S&P downgrades Greece to selective default (by Wallace Witkowski)
SAN FRANCISCO (MarketWatch) -- Standard & Poor's said late Monday it downgraded the sovereign credit ratings of Greece to selective default, or SD, because collective action clauses recently put into certain debt agreements. S&P had previously had a CC long-term rating and a C short-term rating on Greece. "The effect of a CAC is to bind all bondholders of a particular series to amended bond payment terms in the event that a predefined quorum of creditors has agreed to do so," S&P said in a statement. "In our opinion, Greece's retroactive insertion of CACs materially changes the original terms of the affected debt and constitutes the launch of what we consider to be a distressed debt restructuring." In a response, the Greek finance ministry said the SD rating was expected and will have no impact on the country's banking sector.
German parliament approves second Greek bailout (by William L. Watts)
FRANKFURT (MarketWatch) -- Germany's parliament on Monday backed the 130 billion euro ($174 billion) bailout for Greece.

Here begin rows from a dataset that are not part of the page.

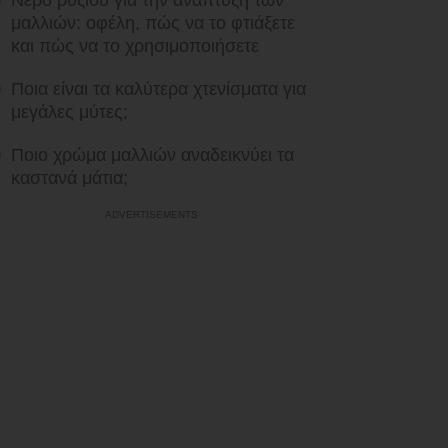
Νερό ρυζιού για την ανάπτυξη των
μαλλιών: οφέλη, πώς να το φτιάξετε
και πώς να το χρησιμοποιήσετε
Ποια είναι τα καλύτερα χτενίσματα για
μεγάλες μύτες;
Ποιο χρώμα μαλλιών αναδεικνύει τα
καστανά μάτια;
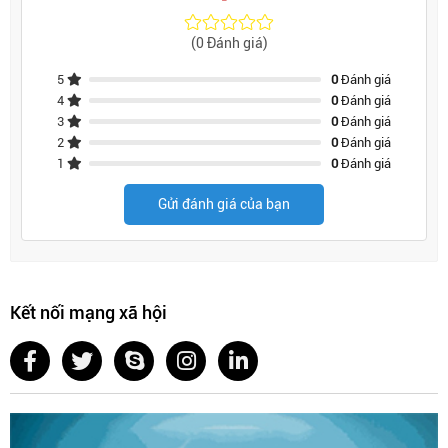
(0 Đánh giá)
5
0
Đánh giá
4
0
Đánh giá
3
0
Đánh giá
2
0
Đánh giá
1
0
Đánh giá
Gửi đánh giá của bạn
Kết nối mạng xã hội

The Bundestag approved the plan, which was agreed by euro-zone finance ministers last week, in a 496-to-90 vote, with five abstentions. That gives German Chancellor Angela Merkel permission to back the bailout when European Union leaders gather later this week at a summit meeting to formally approve the package. Earlier, Merkel urged lawmakers to back the package but acknowledged there was no guarantee it would succeed.